ASSIGNED TASK:
Where an entry contains an image, skip the image and print the rest exactly.
*** DATASET EXTRACT Section Begins ***
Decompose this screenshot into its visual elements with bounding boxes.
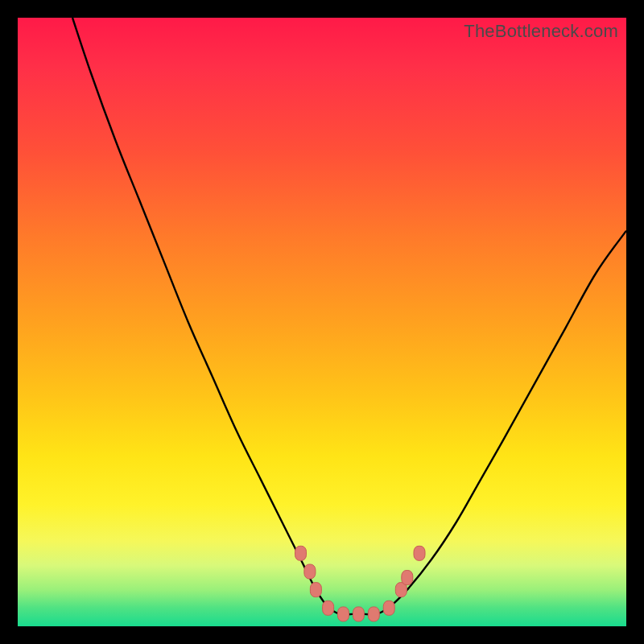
- trough-marker: [304, 564, 316, 579]
- curve-layer: [18, 18, 626, 626]
- trough-marker: [414, 546, 425, 560]
- curve-left-branch: [72, 18, 328, 608]
- trough-marker: [368, 607, 379, 621]
- trough-marker: [295, 546, 307, 560]
- trough-marker: [402, 571, 413, 585]
- chart-frame: TheBottleneck.com: [0, 0, 644, 644]
- plot-area: TheBottleneck.com: [18, 18, 626, 626]
- trough-marker: [353, 607, 364, 621]
- trough-marker: [338, 607, 349, 621]
- trough-markers: [295, 546, 426, 621]
- trough-marker: [383, 601, 394, 615]
- trough-marker: [323, 601, 334, 615]
- trough-marker: [310, 583, 321, 597]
*** DATASET EXTRACT Section Ends ***
RESULT:
Decompose this screenshot into its visual elements with bounding boxes.
- trough-marker: [304, 564, 316, 579]
- curve-layer: [18, 18, 626, 626]
- trough-marker: [414, 546, 425, 560]
- curve-left-branch: [72, 18, 328, 608]
- trough-marker: [368, 607, 379, 621]
- trough-marker: [295, 546, 307, 560]
- trough-marker: [402, 571, 413, 585]
- chart-frame: TheBottleneck.com: [0, 0, 644, 644]
- plot-area: TheBottleneck.com: [18, 18, 626, 626]
- trough-marker: [353, 607, 364, 621]
- trough-marker: [338, 607, 349, 621]
- trough-markers: [295, 546, 426, 621]
- trough-marker: [383, 601, 394, 615]
- trough-marker: [323, 601, 334, 615]
- trough-marker: [310, 583, 321, 597]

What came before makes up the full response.